Stored data entries
☆ ☆ ☆ ☆

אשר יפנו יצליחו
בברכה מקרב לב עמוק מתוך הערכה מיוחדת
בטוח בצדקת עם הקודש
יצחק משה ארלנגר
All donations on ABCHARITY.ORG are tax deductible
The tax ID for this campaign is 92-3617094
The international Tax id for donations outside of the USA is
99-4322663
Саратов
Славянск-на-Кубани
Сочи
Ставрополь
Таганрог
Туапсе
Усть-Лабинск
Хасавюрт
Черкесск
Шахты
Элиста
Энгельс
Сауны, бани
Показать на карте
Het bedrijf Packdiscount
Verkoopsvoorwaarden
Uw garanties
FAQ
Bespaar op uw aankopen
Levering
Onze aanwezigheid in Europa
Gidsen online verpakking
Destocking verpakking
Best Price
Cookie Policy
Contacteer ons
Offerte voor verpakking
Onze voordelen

☆ ☆ ☆ ☆

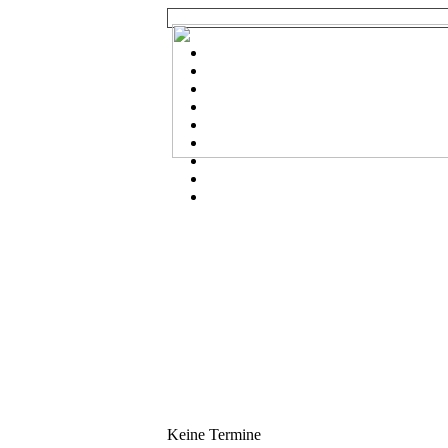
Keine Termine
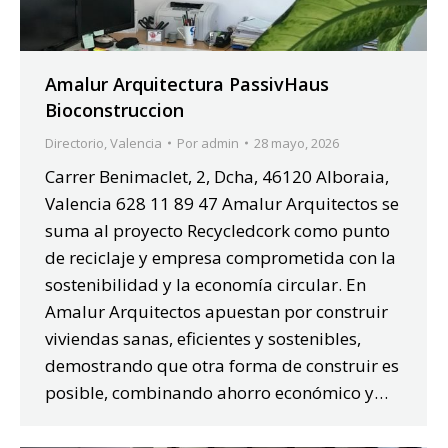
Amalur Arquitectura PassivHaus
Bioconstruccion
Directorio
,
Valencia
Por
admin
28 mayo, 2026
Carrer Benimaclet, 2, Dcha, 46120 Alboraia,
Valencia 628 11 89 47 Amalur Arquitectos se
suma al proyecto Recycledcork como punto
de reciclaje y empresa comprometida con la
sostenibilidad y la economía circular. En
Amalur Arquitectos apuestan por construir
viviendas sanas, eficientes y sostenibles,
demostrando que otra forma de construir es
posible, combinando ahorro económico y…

☆ ☆ ☆ ☆

Work request —
Determine how many lines in the records include the word "construir", and reply with that number alone.

Solution for this exercise —
2